Stored data entries:
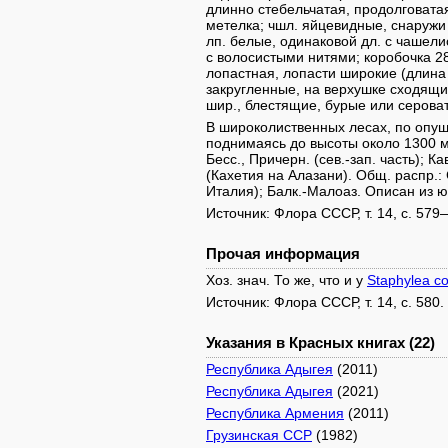
длинно стебельчатая, продолговата
метелка; чшл. яйцевидные, снаружи
лп. белые, одинаковой дл. с чашели
с волосистыми нитями; коробочка 
лопастная, лопасти широкие (длина 
закругленные, на верхушке сходящие
шир., блестящие, бурые или серовато-
В широколиственных лесах, по опушк
поднимаясь до высоты около 1300 м н
Бесс., Причерн. (сев.-зап. часть); Кав
(Кахетия на Алазани). Общ. распр.: С
Италия); Балк.-Малоаз. Описан из 
Источник: Флора СССР, т. 14, с. 579
Прочая информация
Хоз. знач. То же, что и у
Staphylea co
Источник: Флора СССР, т. 14, с. 580.
Указания в Красных книгах (22)
Республика Адыгея
(2011)
Республика Адыгея
(2021)
Республика Армения
(2011)
Грузинская ССР
(1982)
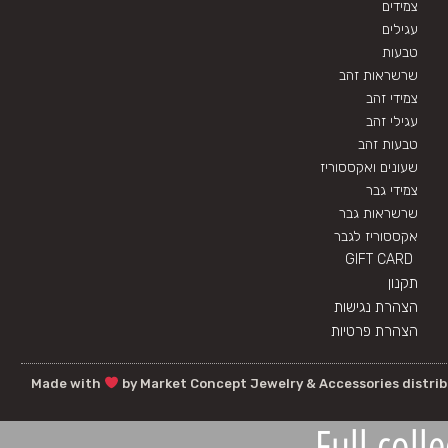
צמידים
עגילים
טבעות
שרשראות זהב
צמידי זהב
עגילי זהב
טבעות זהב
שעונים ואקססוריז
צמידי גבר
שרשראות גבר
אקססוריז לגבר
GIFT CARD
תקנון
הצהרת נגישות
הצהרת פרטיות
Made with
by Market Concept Jewelry & Accessories distri
Full coll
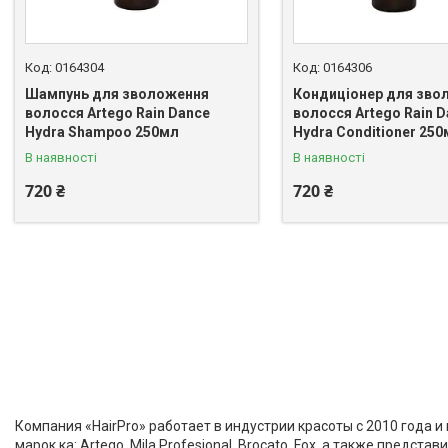
0164304
0164306
Шампунь для зволоження
Кондиціонер для зво
волосся Artego Rain Dance
волосся Artego Rain 
Hydra Shampoo 250мл
Hydra Conditioner 25
В наявності
В наявності
720 ₴
720 ₴
Компания «HairPro» работает в индустрии красоты с 2010 года 
марок ка: Artego, Mila Profesional, Brocato, Fox, а также пред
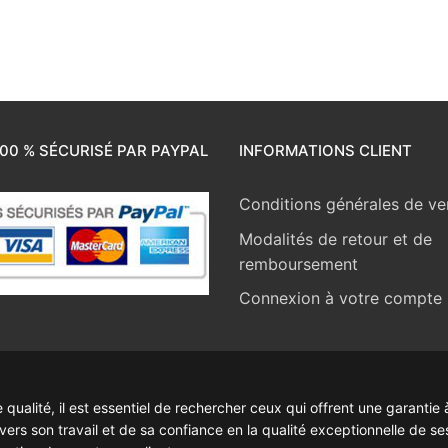
00 % SÉCURISÉ PAR PAYPAL
INFORMATIONS CLIENT
Conditions générales de ve
Modalités de retour et de
remboursement
Connexion à votre compte
ualité, il est essentiel de rechercher ceux qui offrent une garantie à
rs son travail et de sa confiance en la qualité exceptionnelle de se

WHAT IS NEEDED: Reproduce each line from the data that has "Hydra" in it.

REPLY TO THE TASK:
Hydra Shampoo 250мл
Hydra Conditioner 25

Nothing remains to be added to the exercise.